6月15日、岩手県雫石町の鶯宿温泉にある老舗旅館「長栄館」が閉館しました。歴史ある鶯宿温泉の中心的な宿が閉館し、温泉街の今後が懸念されています。現地を取材しました。

記者「鶯宿川沿いに温泉宿が立ち並ぶ雫石町の鶯宿温泉。以前は賑わっていましたが、現在は廃業した旅館が点在しています」

創業70年を超える老舗旅館「長栄館」が営業を停止しました。コロナ過の影響などで赤字経営が続き、ことし2月、盛岡地裁から破産手続き開始の決定を受けました。譲渡先を探していますが、見つかっていません。

宿泊客
「涙で別れてきた。本当に元気でまたどこかで会おうねって言ったけれども」「くやしい…なんでこんなことになったのか」

しずくいし観光協会 高橋基事務局長
「鶯宿温泉のキャパ自体も減ることになるので、これからの団体客の受け入れなどに影響が出てくるのではないかと心配している」

開湯450年の歴史がある鶯宿温泉。その昔、1羽の鶯が温泉で傷を癒していたことから「鶯宿」と名付けられたといわれています。しかし、施設の老朽化などで、50年ほど前(S50年代)のピーク時に32軒あった温泉宿が、昨年度時点で16軒に半減しました。

湯治客(入込)は2003年には年間のべ86万人いましたが、2019年は25万人ほど。コロナ禍で12万人まで減り、去年も多少持ち直したものの18万8000人にとどまりました。特に小さな宿で落ち込みが深刻です。

長栄館の閉館前から再生が必要だった鶯宿温泉を何とかしようと、町は「スポーツツーリズム」の推進を進めてきました。こちらは、小学校の跡地を活用して去年4月にオープンした「いわて雫石アーチェリーセンター」。

町内には野球場やクロスカントリースキーの施設などもあり、合宿や試合で鶯宿温泉の利用促進を図ろうと考えています。

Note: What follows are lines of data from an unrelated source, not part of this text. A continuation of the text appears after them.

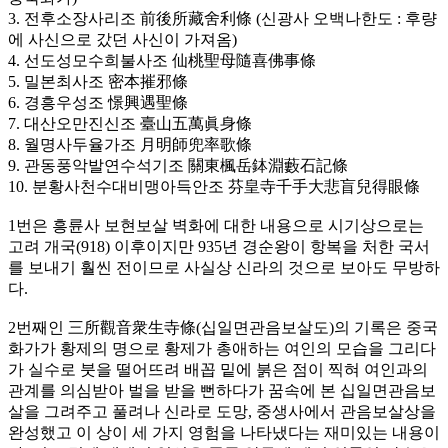
3. 전후소장사리조 前後所藏舍利條 (신광사 오백나한도 : 후량
에 사신으로 갔던 사신이 가져옴)
4. 선도성모수희불사조 仙桃聖母隨喜佛事條
5. 밀본최사조 密本摧邪條
6. 경흥우성조 憬興遇聖條
7. 대산오만진신조 臺山五萬眞身條
8. 월명사두율가조 月明師兜率歌條
9. 관동풍악발연수석기조 關東楓岳鉢淵藪石記條
10. 분황사천수대비맹아득안조 芬皇寺千手大悲盲兒得眼條
1번은 흥륜사 보현보살 벽화에 대한 내용으로 시기상으로는
고려 개국(918) 이후이지만 935년 경순왕이 항복을 처한 국서
를 보내기 훨씬 전이므로 사실상 신라의 것으로 보아도 무방하
다.
2번째인 三所觀音衆生寺條(십일면관음보살도)의 기록은 중국
화가가 황제의 명으로 황제가 총애하는 여인의 모습을 그리다
가 실수로 붓을 떨어뜨려 배꼽 밑에 붉은 점이 찍혀 여인과의
관계를 의심받아 벌을 받을 뻔하다가 꿈속에 본 십일면관음보
살을 그려주고 풀려나 신라로 도망, 중생사에서 관음보살상을
완성했고 이 상이 세 가지 영험을 나타냈다는 재미있는 내용이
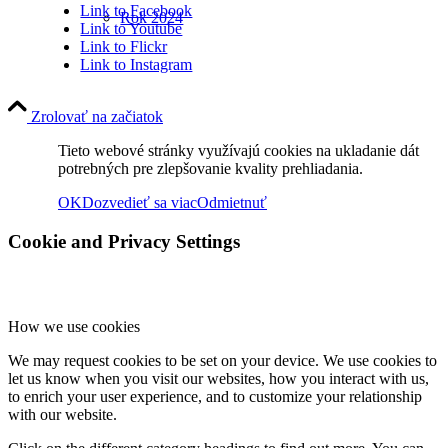
Link to Facebook
Rok 2024
Link to Youtube
Link to Flickr
Link to Instagram
Rok 2023
Zrolovať na začiatok
Tieto webové stránky využívajú cookies na ukladanie dát
potrebných pre zlepšovanie kvality prehliadania.
Rok 2022
OK
Dozvedieť sa viac
Odmietnuť
Cookie and Privacy Settings
Rok 2021
How we use cookies
Rok 2020
We may request cookies to be set on your device. We use cookies to
let us know when you visit our websites, how you interact with us,
to enrich your user experience, and to customize your relationship
with our website.
Rok 2019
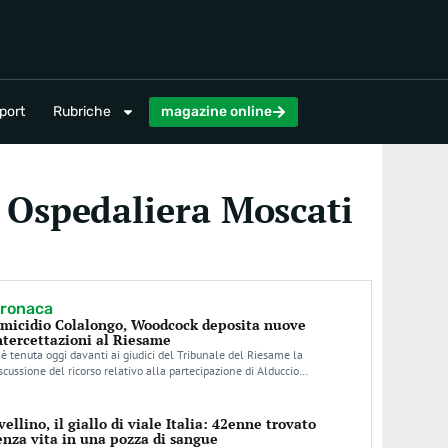
magazine online
port
Rubriche
magazine online
 Ospedaliera Moscati
ronaca
micidio Colalongo, Woodcock deposita nuove
ntercettazioni al Riesame
 è tenuta oggi davanti ai giudici del Tribunale del Riesame la
scussione del ricorso relativo alla partecipazione di Alduccio…
vellino, il giallo di viale Italia: 42enne trovato
enza vita in una pozza di sangue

今後、長栄館に泊まっていた宿泊客は小さな宿に分散させて対応し、スホ゜ーツツーリズムにさらに力を入れる事で、温泉街のピンチを乗り切りたいということです。

しずくいし観光協会 高橋基事務局長
「スポーツ合宿での利用を広めたいと思っていて、合宿助成などで沢山の人を呼び込む取組みをしている。今ある資源を生かしつつ、新しい魅力を打ち出していければもっとお客さんを呼べる可能性があると思っている」

観光協会では今後、町や温泉街の人たちと話し合いながら取り組みを強化し、歴史ある鶯宿温泉の再生を図っていくことにしています。